Page:Lepelletier - Histoire de la Commune de 1871, volume 2.djvu/352

Le texte de cette page a été corrigé et est conforme au fac-similé.

J’ai pensé, Messieurs les Maires, dit-il, qu’avant d’engager une lutte fratricide, il était juste et bon de tenter un dernier effort de conciliation. Je viens donc vous proposer un moyen d’arrangement que vous ne pouvez refuser. Le Comité Central avait fixé les élections pour le 26 mars, l’Assemblée les a fixées au 3 Avril. Faisons chacun un pas, Messieurs, et décidons ici, ensemble, que les élections pour le Conseil Municipal auront lieu le jeudi 30 Mars ?

Les maires se consultèrent rapidement. Schœlcher demanda s’il ne vaudrait pas mieux, pour éviter toute tentative de résistance de la part de l’Assemblée, prendre le jour fixé par elle, c’est-à-dire le 3 avril. Cette date ne fut pas acceptée. Une discussion s’engagea ensuite sur le mode d’élection du commandant supérieur de la garde nationale. Les maires proposèrent l’élection à deux degrés. Protot s’y opposa.

Le suffrage universel était la base de la République. Il devait, dit-il, être appliqué pour la nomination du chef de la seule force que l’on avait à opposer, non seulement à ceux qui voulaient renverser la République, mais encore à l’Allemagne, maîtresse du territoire livré. Thiers en tentant de désarmer la garde nationale, car c’était là le vrai but de sa tentative nocturne, avait failli mettre la France à la discrétion de l’Allemagne.

L’élection directe du chef de la garde nationale était le vœu populaire.

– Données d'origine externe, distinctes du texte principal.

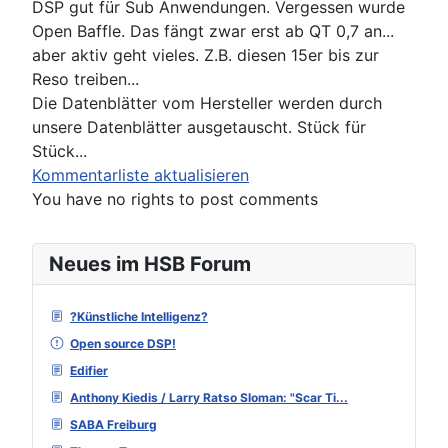
DSP gut für Sub Anwendungen. Vergessen wurde
Open Baffle. Das fängt zwar erst ab QT 0,7 an...
aber aktiv geht vieles. Z.B. diesen 15er bis zur
Reso treiben...
Die Datenblätter vom Hersteller werden durch
unsere Datenblätter ausgetauscht. Stück für
Stück...
Kommentarliste aktualisieren
You have no rights to post comments
Neues im HSB Forum
?Künstliche Intelligenz?
Open source DSP!
Edifier
Anthony Kiedis / Larry Ratso Sloman: "Scar Ti...
SABA Freiburg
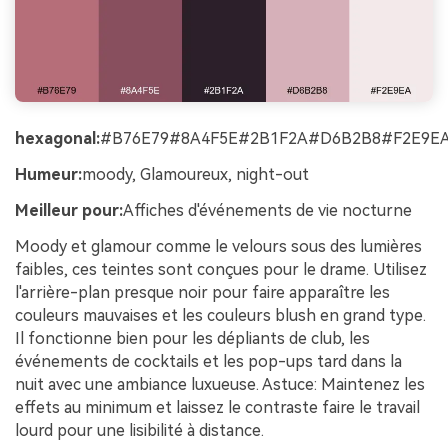
hexagonal:
#B76E79#8A4F5E#2B1F2A#D6B2B8#F2E9E
Humeur:
moody, Glamoureux, night-out
Meilleur pour:
Affiches d'événements de vie nocturne
Moody et glamour comme le velours sous des lumières
faibles, ces teintes sont conçues pour le drame. Utilisez
l'arrière-plan presque noir pour faire apparaître les
couleurs mauvaises et les couleurs blush en grand type.
Il fonctionne bien pour les dépliants de club, les
événements de cocktails et les pop-ups tard dans la
nuit avec une ambiance luxueuse. Astuce: Maintenez les
effets au minimum et laissez le contraste faire le travail
lourd pour une lisibilité à distance.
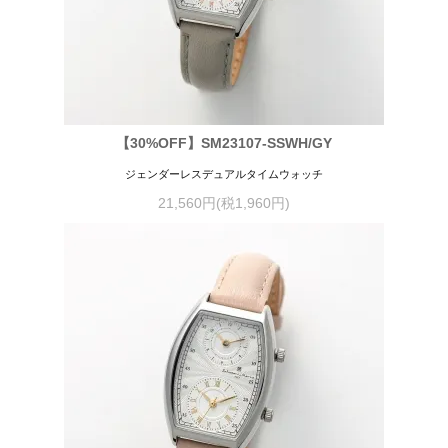
【30%OFF】SM23107-SSWH/GY
ジェンダーレスデュアルタイムウォッチ
21,560円(税1,960円)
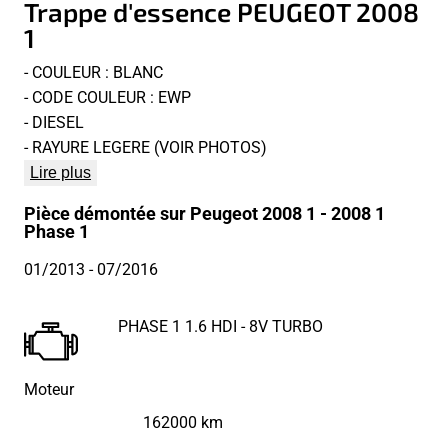
Trappe d'essence PEUGEOT 2008
1
- COULEUR : BLANC
- CODE COULEUR : EWP
- DIESEL
- RAYURE LEGERE (VOIR PHOTOS)
Lire plus
Pièce démontée sur Peugeot 2008 1 - 2008 1
Phase 1
01/2013
- 07/2016
PHASE 1 1.6 HDI - 8V TURBO
Moteur
162000 km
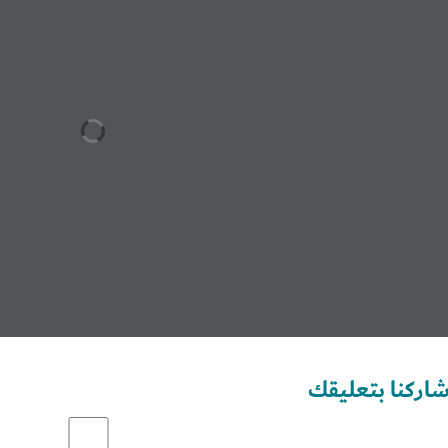
Set Youtube Channel ID
اركنا بتعليقك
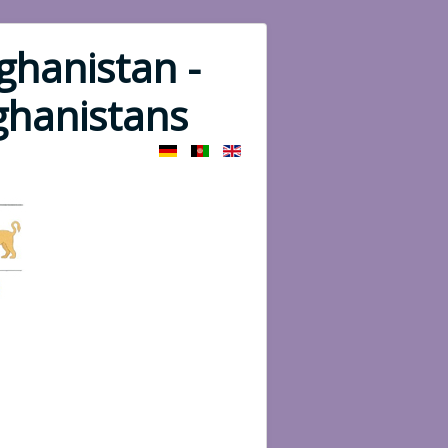
ghanistan -
fghanistans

Protot, excellent républicain, mais dominé par la pensée de soustraire la garde nationale à l’autorité et à l’influence d’un chef, qui, élu au second degré, serait probablement l’expression des suffrages modérés, et peut-être un agent gouvernemental comme Saisset, Schœlcher ou Langlois, ne s’apercevait point qu’il soutenait le périlleux système plébiscitaire. Il insista pour l’élection par le peuple du futur dictateur, car c’était la dictature plébiscitaire qui était en question.